What is the relationship between the market and recessions? Is there are causal relationship between the two? Does a recession lead to a decline in the market, or does a market decline foreshadow a recession?
As a first wave Boomer, I've lived through eleven official recessions as determined by the NBER, and I have distinct memories of recession stresses as far back as the 1957-1958 downturn. My father was a painting contractor in Daytona Beach, Florida. In those early days of his business career, a recession forced changes to our household budget that didn't go unnoticed by a pre-teen.
For a quick look at the market-recession correlation since the mid-1950s, here is a chart of S&P 500 daily closes stretching back to the launch of the index in 1957. I've also highlighted recessions.
The table in the chart above shows the index close on the first day of the months determined by the NBER as cycle peaks and trough for the nine recessions since 1957. Four of the recessions saw the index higher at the end of the recession than the start. In most cycles, the index peaked long before the recession start and bottomed before the end.
To get a better idea of the lag between recession starts and index peaks, I've charted the same index using a "percent off high" technique. In other words, I plot successive new index highs at zero and the cumulative percent declines of days that aren't new highs. The advantage of this approach is that it helps us visualize declines more clearly and facilitates a comparison of the depth and duration of declines across time.
Since the inception of the S&P 500 in 1957, there have been 9 recessions and 9 bear markets (20% or greater declines). However, three bears were not associated with recessions, and three recessions happened without a bear market, although the 1990-1991 recession had the ultimate "near" bear with its 19.9%.

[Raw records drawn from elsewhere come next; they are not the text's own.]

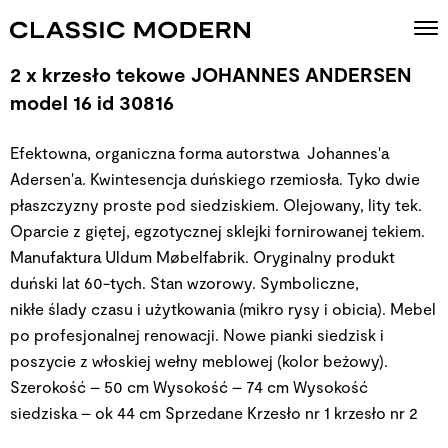
2 x krzesło tekowe JOHANNES ANDERSEN
model 16 id 30816
Efektowna, organiczna forma autorstwa Johannes'a
Adersen'a. Kwintesencja duńskiego rzemiosła. Tyko dwie
płaszczyzny proste pod siedziskiem. Olejowany, lity tek.
Oparcie z giętej, egzotycznej sklejki fornirowanej tekiem.
Manufaktura Uldum Møbelfabrik. Oryginalny produkt
duński lat 60-tych. Stan wzorowy. Symboliczne,
nikłe ślady czasu i użytkowania (mikro rysy i obicia). Mebel
po profesjonalnej renowacji. Nowe pianki siedzisk i
poszycie z włoskiej wełny meblowej (kolor beżowy).
Szerokość – 50 cm Wysokość – 74 cm Wysokość
siedziska – ok 44 cm
Sprzedane
Krzesło nr 1
krzesło nr 2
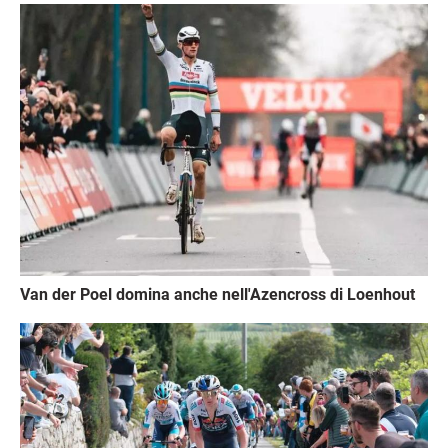
Immagine
Van der Poel domina anche nell'Azencross di Loenhout
Immagine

Here is a table showing the key data: Recession starts, the index price on the first market day of the recession, the previous index high, the percent off the previous high at the recession start, and the number of weeks from the previous high to the recession start.
Some Observations
Market indexes and recessions are two very different data series. The closing price of the S&P 500 is a real-time snapshot of equities. In sharp contrast, recession boundaries are determined many months, sometimes a year or more, after the fact, for both the starts and ends (peaks and troughs). The NBER makes its call after lengthy deliberations over economic data that has been subjected to extensive revisions.
Economists often make generalizations about business cycles that suggest a substantial commonality among them. But that's true only at a 20,000 foot level (and on a partially cloudy day). Recessions are dramatically different from one another if viewed within their individual economic and market contexts. Exogenous events can play a role, as in the case of the 1973 Oil Embargo. The prevailing inflation rate can be a key difference maker e.g., the double dip recessions in the early 1980s. I would also suggest that demographics can be a determinant in recession's personality. For example, compare the demographics of the Boomer cohort in the 1970s and 1980s, in their earlier careers, with the aging Boomer workforce during the last recession, when an alternative to unemployment was early retirement.
The US economic recovery since the official trough in June 2009 has been much weaker than hoped, and there are many financial pundits who agree with ECRI's latest assertion that a new recession is underway, a view which, I would counter, is not supported by the Big Four economic indicators.
We will, of course, eventually slide into a recession. It's an inevitable part of the business cycle. But the data presented here illustrates that the relationship between the market and recessions varies widely. Investment planning based on recession forecasting is definitely not a foolproof strategy.